Mitt Romney finds faults with Obama's Middle East policy
Washington: Republican presidential candidate Mitt Romney criticised Barack Obama's handling of threats in the Middle East, saying the incumbent president's lack of leadership has made the region more dangerous place than it was when he took office nearly four years ago.
Promising to restore America's foreign policy to its traditional role, Romney said, "Unfortunately, this president's policies have not been equal to our best examples of world leadership. And nowhere is this more evident than in the Middle East."
In the major foreign policy speech at the Virginia Military Institute, Romney said, "The President is fond of saying that 'the tide of war is receding'. And I want to believe him as much as anyone else."
"But when we look at the Middle East today, with Iran closer than ever to nuclear weapons capability, with the conflict in Syria threatening to destabilise the region and with violent extremists on the march, and with an American ambassador and three others dead -- likely at the hands of al-Qaeda affiliates -- it's clear that the risk of conflict in the region is higher now than when the president took office.
In the address, Romney cited the recent protest and violence in the Middle East, the relationship with Israel to prove his point.
"It is our responsibility and the responsibility of the President to use America's great power to shape history, not to lead from behind, leaving our destiny at the mercy of events," he said.
"Unfortunately, that's exactly where we find ourselves in the Middle East under President Obama. The relationship between the president of the United States and the prime minister of Israel, for example, our closest ally in the region, has suffered great strains.
"The president explicitly stated that his goal was to put daylight between the United States and Israel, and he's succeeded. This is a dangerous situation that has set back the hope of peace in the Middle East and emboldened our mutual adversaries, especially Iran," he argued.

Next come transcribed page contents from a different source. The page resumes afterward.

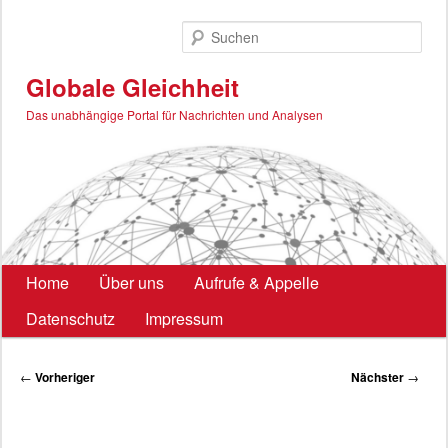
Zum
primären
Such
Inhalt
springen
Globale Gleichheit
Das unabhängige Portal für Nachrichten und Analysen
Hauptmenü
Home
Über uns
Aufrufe & Appelle
Datenschutz
Impressum
Beitragsnavigation
←
Vorheriger
Nächster
→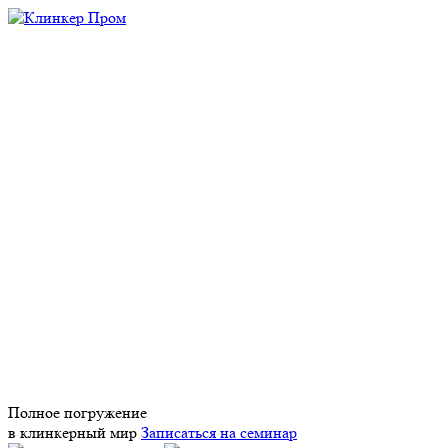
Полное погружение
в клинкерный мир
Записаться на семинар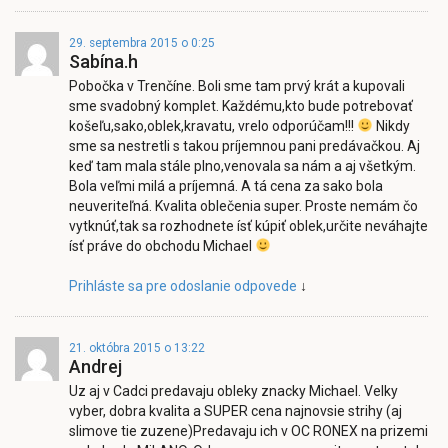
29. septembra 2015 o 0:25
Sabína.h
Pobočka v Trenčíne. Boli sme tam prvý krát a kupovali
sme svadobný komplet. Každému,kto bude potrebovať
košeľu,sako,oblek,kravatu, vrelo odporúčam!!!
Nikdy
sme sa nestretli s takou príjemnou pani predávačkou. Aj
keď tam mala stále plno,venovala sa nám a aj všetkým.
Bola veľmi milá a príjemná. A tá cena za sako bola
neuveriteľná. Kvalita oblečenia super. Proste nemám čo
vytknúť,tak sa rozhodnete ísť kúpiť oblek,určite neváhajte
ísť práve do obchodu Michael
Prihláste sa pre odoslanie odpovede
↓
21. októbra 2015 o 13:22
Andrej
Uz aj v Cadci predavaju obleky znacky Michael. Velky
vyber, dobra kvalita a SUPER cena najnovsie strihy (aj
slimove tie zuzene)Predavaju ich v OC RONEX na prizemi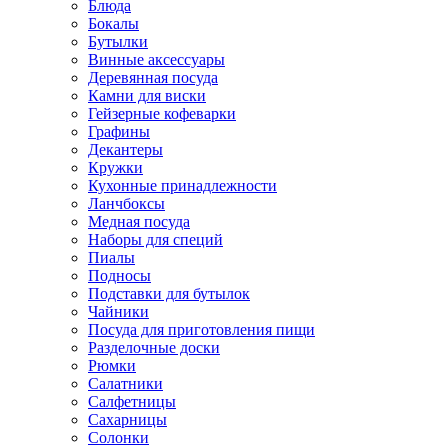
Блюда
Бокалы
Бутылки
Винные аксессуары
Деревянная посуда
Камни для виски
Гейзерные кофеварки
Графины
Декантеры
Кружки
Кухонные принадлежности
Ланчбоксы
Медная посуда
Наборы для специй
Пиалы
Подносы
Подставки для бутылок
Чайники
Посуда для приготовления пищи
Разделочные доски
Рюмки
Салатники
Салфетницы
Сахарницы
Солонки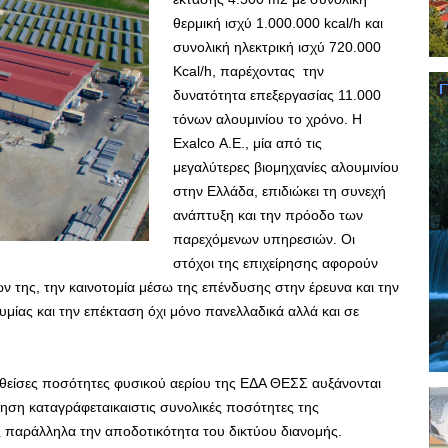
θερμική ισχύ 1.000.000 kcal/h και
συνολική ηλεκτρική ισχύ 720.000
Kcal/h, παρέχοντας την
δυνατότητα επεξεργασίας 11.000
τόνων αλουμινίου το χρόνο. Η
Exalco Α.Ε., μία από τις
μεγαλύτερες βιομηχανίες αλουμινίου
στην Ελλάδα, επιδιώκει τη συνεχή
ανάπτυξη και την πρόοδο των
παρεχόμενων υπηρεσιών. Οι
στόχοι της επιχείρησης αφορούν
ν της, την καινοτομία μέσω της επένδυσης στην έρευνα και την
μίας και την επέκταση όχι μόνο πανελλαδικά αλλά και σε
θείσες ποσότητες φυσικού αερίου της ΕΔΑ ΘΕΣΣ αυξάνονται
ξηση καταγράφεταικαιστις συνολικές ποσότητες της
 παράλληλα την αποδοτικότητα του δικτύου διανομής.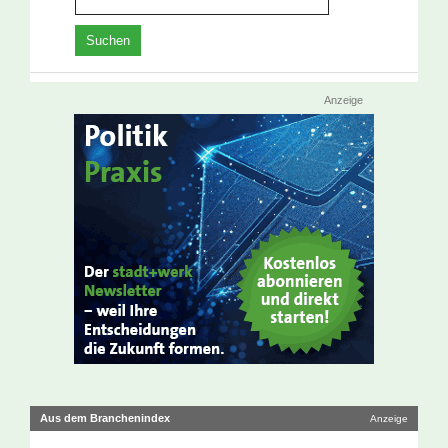
Anzeige
Aus dem Branchenindex
Anzeige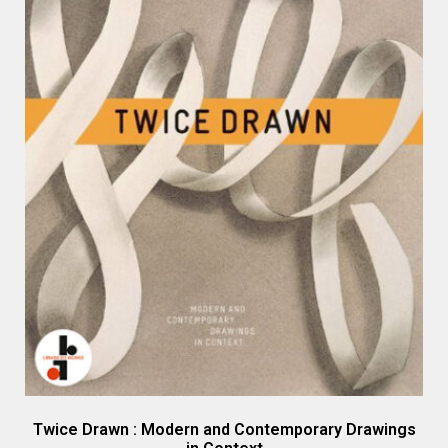
Twice Drawn : Modern and Contemporary Drawings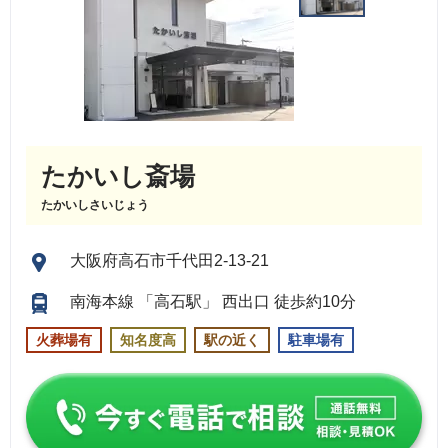
たかいし斎場
たかいしさいじょう
大阪府高石市千代田2-13-21
南海本線 「高石駅」 西出口 徒歩約10分
火葬場有
知名度高
駅の近く
駐車場有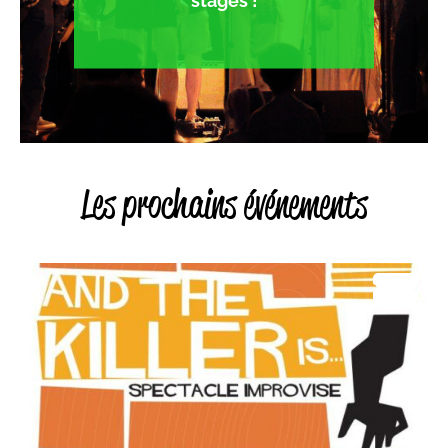
stages !
Les prochains événements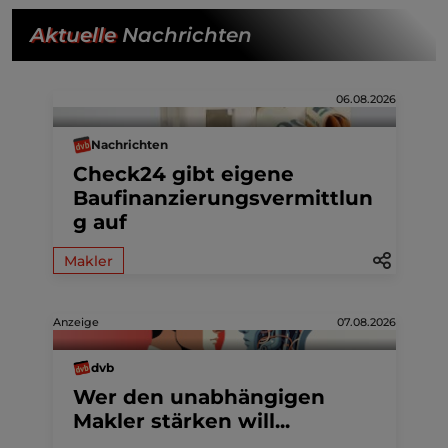
Aktuelle
Nachrichten
06.08.2026
Nachrichten
Check24 gibt eigene
Baufinanzierungsvermittlun
g auf
Makler
Anzeige
07.08.2026
dvb
Wer den unabhängigen
Makler stärken will...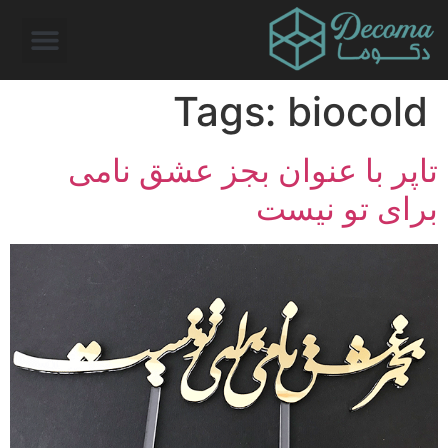
Tags:
biocold
تاپر با عنوان بجز عشق نامی
برای تو نیست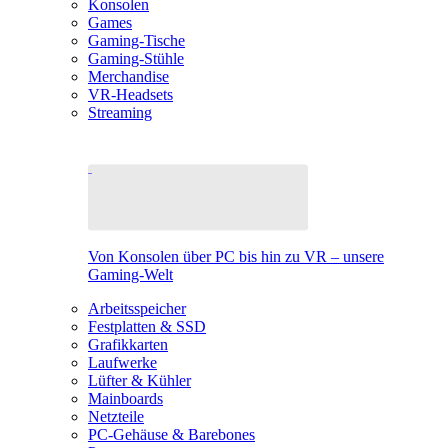
Konsolen
Games
Gaming-Tische
Gaming-Stühle
Merchandise
VR-Headsets
Streaming
Von Konsolen über PC bis hin zu VR – unsere
Gaming-Welt
Arbeitsspeicher
Festplatten & SSD
Grafikkarten
Laufwerke
Lüfter & Kühler
Mainboards
Netzteile
PC-Gehäuse & Barebones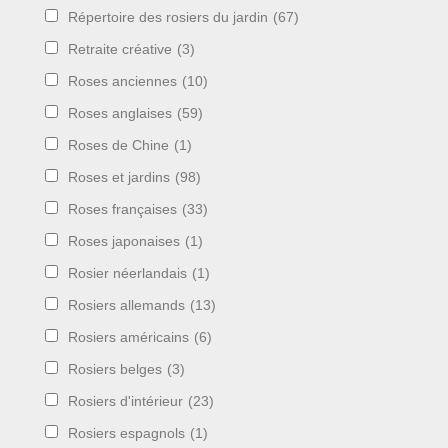
Répertoire des rosiers du jardin
(67)
Retraite créative
(3)
Roses anciennes
(10)
Roses anglaises
(59)
Roses de Chine
(1)
Roses et jardins
(98)
Roses françaises
(33)
Roses japonaises
(1)
Rosier néerlandais
(1)
Rosiers allemands
(13)
Rosiers américains
(6)
Rosiers belges
(3)
Rosiers d'intérieur
(23)
Rosiers espagnols
(1)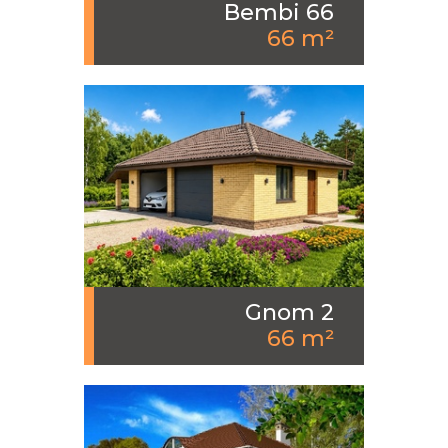
Bembi 66
66 m²
Gnom 2
66 m²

He accused Obama of a hasty troop withdrawal from Iraq, saying hard-fought gains there are being eroded by rising violence and a resurgent al Qaeda.
"In Iraq the costly gains made by our troops are being eroded by rising violence, a resurgent al-Qaeda, the weakening of democracy in Baghdad and the rising influence of Iran. And yet America's ability to influence events for the better in Iraq has been undermined by the abrupt withdrawal of our entire troop presence," Romney said.
"The president's tried, he tried, but he also failed to secure a responsible and gradual drawdown that would have better secured our gains."
Romney said that Obama failed to offer support to
America's partners and allies.
"Across the greater Middle East, as the joy born from the downfall of dictators has given way to the painstaking work of building capable security forces and growing economies and developing effective democratic institutions, the president has failed to offer the tangible support that our partners want and need," he said.
He said the president also failed to lead in Syria, where more than -- more than 30,000 men, women, and children have been massacred by the Assad regime over the past 20 months.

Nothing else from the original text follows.